Telemedicine fraud schemes result in false or fraudulent bills to Medicare and Medicaid in many ways:
- Kickbacks paid to doctors or others to get referrals for healthcare services in violation of the Anti-Kickback Statute.
- False billing or coding for healthcare services.
- Unnecessary or excessive prescriptions – sometimes including opioid prescriptions.
- Unnecessary or non-existent screening tests for cancer and other conditions. Often the test results are not even sent to patients.
- Billing Medicare for durable medical equipment sent to Medicare beneficiaries who don’t need the equipment or didn’t request it.

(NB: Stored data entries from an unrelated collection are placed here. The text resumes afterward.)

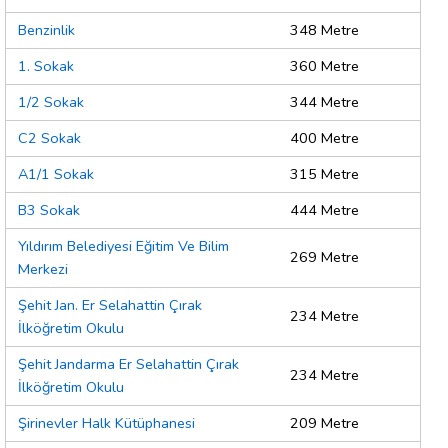
Benzinlik
348 Metre
1. Sokak
360 Metre
1/2 Sokak
344 Metre
C2 Sokak
400 Metre
A1/1 Sokak
315 Metre
B3 Sokak
444 Metre
Yıldırım Belediyesi Eğitim Ve Bilim
269 Metre
Merkezi
Şehit Jan. Er Selahattin Çırak
234 Metre
İlköğretim Okulu
Şehit Jandarma Er Selahattin Çırak
234 Metre
İlköğretim Okulu
Şirinevler Halk Kütüphanesi
209 Metre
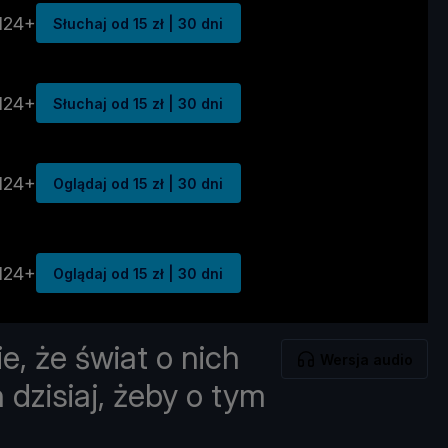
N24+
Słuchaj od 15 zł | 30 dni
N24+
Słuchaj od 15 zł | 30 dni
N24+
Oglądaj od 15 zł | 30 dni
N24+
Oglądaj od 15 zł | 30 dni
e, że świat o nich
Wersja audio
 dzisiaj, żeby o tym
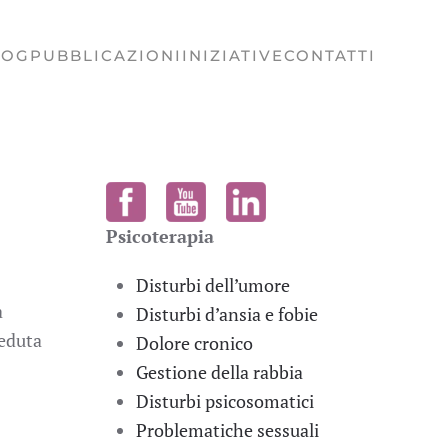
LOG
PUBBLICAZIONI
INIZIATIVE
CONTATTI
Psicoterapia
Disturbi dell’umore
a
Disturbi d’ansia e fobie
seduta
Dolore cronico
Gestione della rabbia
Disturbi psicosomatici
Problematiche sessuali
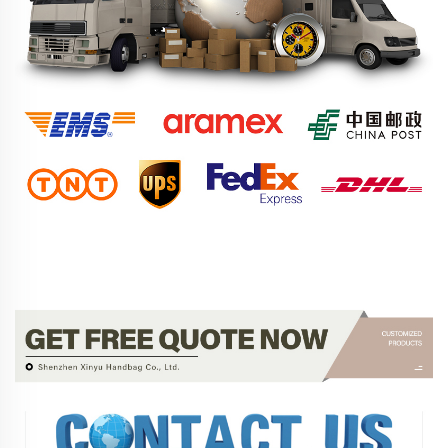
با ما تماس بگیرید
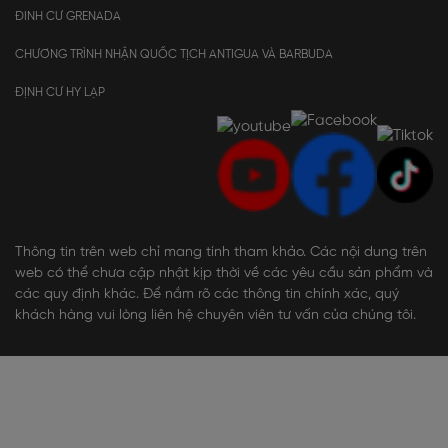
ĐINH CƯ GRENADA
CHƯƠNG TRÌNH NHẬN QUỐC TỊCH ANTIGUA VÀ BARBUDA
ĐỊNH CƯ HY LẠP
Thông tin trên web chỉ mang tính tham khảo. Các nội dung trên
web có thể chưa cập nhật kịp thời về các yêu cầu sản phẩm và
các quy định khác. Để nắm rõ các thông tin chính xác, quý
khách hàng vui lòng liên hệ chuyên viên tư vấn của chúng tôi.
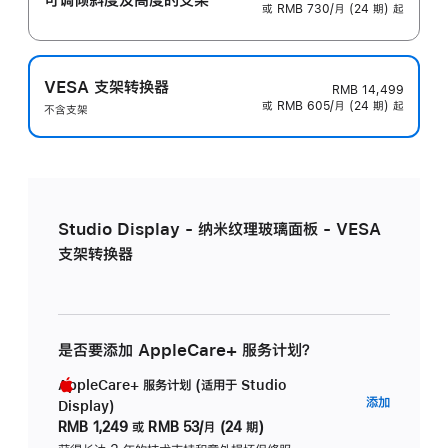
或 RMB 730/月 (24 期) 起
VESA 支架转换器
RMB 14,499
或 RMB 605/月 (24 期) 起
不含支架
Studio Display - 纳米纹理玻璃面板 - VESA
支架转换器
是否要添加 AppleCare+ 服务计划？
AppleCare+ 服务计划 (适用于 Studio
AppleC
添加
Display)
服
RMB 1,249
或
RMB 53/月 (24 期)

Whistleblowers can report telemedicine fraud
The Panda labs case did not involve a whistleblower, but often it is industry insiders with specialized knowledge of medical billing and the healthcare industry who are in the best position to detect and report fraud.
The False Claims Act empowers whistleblowers to sue entities and individuals who are defrauding the government and recover the stolen funds on the government’s behalf. In most successful whistleblower cases, the government joins whistleblowers and their attorneys join with to pursue the lawsuit – called “qui tam” lawsuits.
The False Claims Act also offers whistleblowers protection from employer retaliation as well as rewards. Whistleblowers who file qui tam lawsuits are entitled to 15 percent to 30 percent of the amount the government recovers as a result of their cases.